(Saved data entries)
--

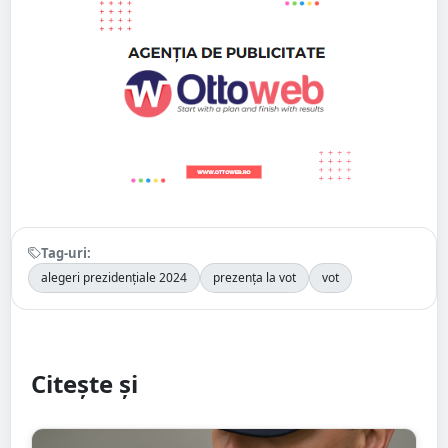
Tag-uri:
alegeri prezidențiale 2024
prezența la vot
vot
Citește și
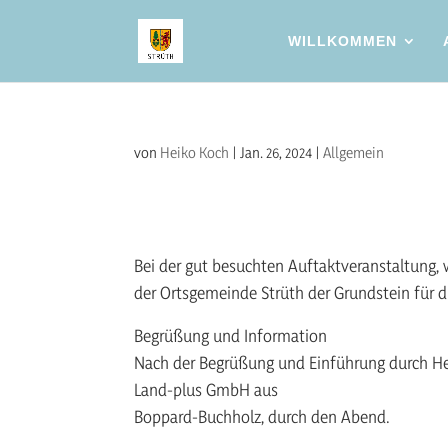
WILLKOMMEN
von
Heiko Koch
|
Jan. 26, 2024
|
Allgemein
Bei der gut besuchten Auftaktveranstaltung,
der Ortsgemeinde Strüth der Grundstein für d
Begrüßung und Information
Nach der Begrüßung und Einführung durch Her
Land-plus GmbH aus
Boppard-Buchholz, durch den Abend.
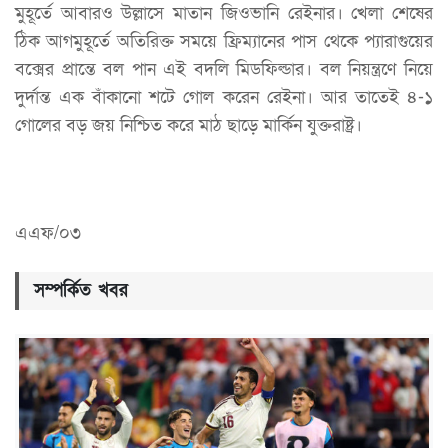
মুহূর্তে আবারও উল্লাসে মাতান জিওভানি রেইনার। খেলা শেষের
ঠিক আগমুহূর্তে অতিরিক্ত সময়ে ফ্রিম্যানের পাস থেকে প্যারাগুয়ের
বক্সের প্রান্তে বল পান এই বদলি মিডফিল্ডার। বল নিয়ন্ত্রণে নিয়ে
দুর্দান্ত এক বাঁকানো শটে গোল করেন রেইনা। আর তাতেই ৪-১
গোলের বড় জয় নিশ্চিত করে মাঠ ছাড়ে মার্কিন যুক্তরাষ্ট্র।
এএফ/০৩
সম্পর্কিত খবর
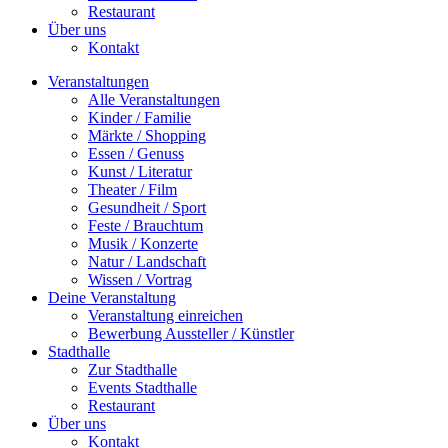
Restaurant
Über uns
Kontakt
Veranstaltungen
Alle Veranstaltungen
Kinder / Familie
Märkte / Shopping
Essen / Genuss
Kunst / Literatur
Theater / Film
Gesundheit / Sport
Feste / Brauchtum
Musik / Konzerte
Natur / Landschaft
Wissen / Vortrag
Deine Veranstaltung
Veranstaltung einreichen
Bewerbung Aussteller / Künstler
Stadthalle
Zur Stadthalle
Events Stadthalle
Restaurant
Über uns
Kontakt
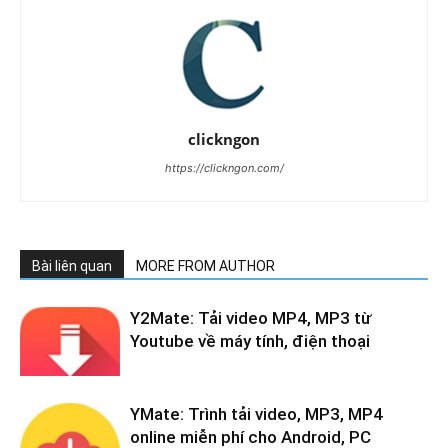
clickngon
https://clickngon.com/
Bài liên quan
MORE FROM AUTHOR
Y2Mate: Tải video MP4, MP3 từ
Youtube về máy tính, điện thoại
YMate: Trình tải video, MP3, MP4
online miễn phí cho Android, PC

--

Copy exactly the line that contains "https://clickngon.com/" and every line after it, up to and including the last line of the records.

» Written answer
https://clickngon.com/
Bài liên quan
MORE FROM AUTHOR
Y2Mate: Tải video MP4, MP3 từ
Youtube về máy tính, điện thoại
YMate: Trình tải video, MP3, MP4
online miễn phí cho Android, PC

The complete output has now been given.